As pessoas com mobilidade reduzida precisam de estar em cadeira de rodas para aceder gratuitamente ao miradouro do Cabo Girão?
Há cerca de um mês, um cidadão residente em Portugal Continental, portador de um atestado de multiusos com 80% de incapacidade, viu negado o seu direito a aceder gratuitamente ao miradouro do Cabo Girão. Conforme noticiou o DIÁRIO esta manhã, um elemento da segurança daquele espaço justificou que mesmo tendo comprovativo dessa limitação física, teria direito a entrar sem pagar caso se deslocasse numa cadeira de rodas, o que não acontecia. O turista contrapõe, garantindo que tendo uma incapacidade superior a 60% tem o direito a visitar de borla o miradouro do Cabo Girão. Quem tem razão?
Ao DIÁRIO, o turista clarificou que, segundo a legislação, quem tem uma deficiência igual ou superior a 60%, comprovada através de documento específico, tem direito ao acesso gratuito a espaços de lazer tarifados como é o caso do Cabo Girão.
“Há dois parâmetros no atestado multiusos: a incapacidade total e a incapacidade específica relacionada com a mobilidade que é a que permite a atribuição do cartão de estacionamento para os portadores de deficiência.

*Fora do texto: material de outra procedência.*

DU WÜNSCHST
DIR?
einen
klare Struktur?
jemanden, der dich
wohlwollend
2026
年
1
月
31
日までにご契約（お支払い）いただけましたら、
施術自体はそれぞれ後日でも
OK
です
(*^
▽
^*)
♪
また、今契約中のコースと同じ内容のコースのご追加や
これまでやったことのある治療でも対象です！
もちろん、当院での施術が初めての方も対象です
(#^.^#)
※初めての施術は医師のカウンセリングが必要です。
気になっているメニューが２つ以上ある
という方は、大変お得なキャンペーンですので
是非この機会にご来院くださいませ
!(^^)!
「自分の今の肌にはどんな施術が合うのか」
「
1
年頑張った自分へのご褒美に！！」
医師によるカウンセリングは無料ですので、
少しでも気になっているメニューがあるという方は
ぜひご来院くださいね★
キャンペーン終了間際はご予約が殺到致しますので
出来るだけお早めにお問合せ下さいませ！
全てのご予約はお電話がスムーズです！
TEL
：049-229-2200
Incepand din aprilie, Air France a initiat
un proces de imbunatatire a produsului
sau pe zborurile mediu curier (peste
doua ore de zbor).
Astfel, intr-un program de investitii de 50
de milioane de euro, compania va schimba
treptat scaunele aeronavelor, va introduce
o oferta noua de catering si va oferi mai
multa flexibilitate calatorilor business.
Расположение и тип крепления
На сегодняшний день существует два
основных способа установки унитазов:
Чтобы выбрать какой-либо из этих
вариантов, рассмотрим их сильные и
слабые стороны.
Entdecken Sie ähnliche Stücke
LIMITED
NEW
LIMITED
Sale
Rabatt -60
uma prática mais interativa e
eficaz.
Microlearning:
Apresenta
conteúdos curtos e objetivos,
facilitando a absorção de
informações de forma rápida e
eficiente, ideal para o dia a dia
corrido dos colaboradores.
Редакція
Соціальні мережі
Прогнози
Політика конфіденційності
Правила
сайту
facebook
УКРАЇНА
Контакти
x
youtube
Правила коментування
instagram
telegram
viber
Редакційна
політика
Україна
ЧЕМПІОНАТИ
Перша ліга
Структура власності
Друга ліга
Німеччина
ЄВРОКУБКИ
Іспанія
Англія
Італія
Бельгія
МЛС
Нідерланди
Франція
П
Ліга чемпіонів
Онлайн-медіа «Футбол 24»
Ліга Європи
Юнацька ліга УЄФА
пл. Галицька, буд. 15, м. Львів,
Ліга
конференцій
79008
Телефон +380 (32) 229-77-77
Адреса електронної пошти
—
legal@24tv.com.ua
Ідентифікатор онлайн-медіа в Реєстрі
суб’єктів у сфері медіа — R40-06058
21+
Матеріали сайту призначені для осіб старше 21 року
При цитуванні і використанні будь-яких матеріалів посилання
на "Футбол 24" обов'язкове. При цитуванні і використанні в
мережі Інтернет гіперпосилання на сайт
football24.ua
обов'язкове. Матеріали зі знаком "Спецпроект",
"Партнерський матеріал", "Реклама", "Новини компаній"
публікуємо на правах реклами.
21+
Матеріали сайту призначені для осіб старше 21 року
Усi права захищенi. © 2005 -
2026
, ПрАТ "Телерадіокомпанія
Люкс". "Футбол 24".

A lei indica que a mobilidade reduzida corresponde a uma incapacidade igual ou superior a 60%, não sendo necessárias canadianas ou cadeira de rodas. O turista em questão apresenta um nível de mobilidade reduzida referido acima e uma incapacidade de 80% no geral. A informação dada aos seguranças de que as pessoas portadoras de deficiência só podem ter acesso gratuito ao Cabo Girão com cadeira de rodas é errada, ridícula e não define só por si nenhuma incapacidade”, alegou.
Acontece que há um regulamento próprio para aquele espaço de atracção turística do concelho de Câmara de Lobos. De acordo com a Portaria n.º 945/2022 Artigo 4, n.º 2 e com o Despacho n.º 99/2023 de 28 de Fevereiro de 2023, as pessoas com mobilidade reduzida que não se apresentem de cadeira de rodas não podem beneficiar de um acesso gratuito ao miradouro do Cabo Girão.
O n.º 2 do artigo 4º da Portaria 945/2022 garante ao membro do Governo Regional com o pelouro do Património e das Finanças a capacidade de aplicar isenções ou descontos no acesso àquele miradouro. “Para além das isenções referidas no número anterior, por despacho do membro do Governo Regional com competência na área das finanças, podem ser aplicáveis a outras isenções ou descontos”. A 28 de Fevereiro de 2023, o Secretário Regional das Finanças, Rogério Gouveia assinou o despacho nº 99/2023 no qual decide “isentar da tarifa de acesso ao Miradouro do Cabo Girão, localizado na freguesia e Concelho de Câmara de Lobos, às pessoas de mobilidade reduzida e em cadeira de rodas.”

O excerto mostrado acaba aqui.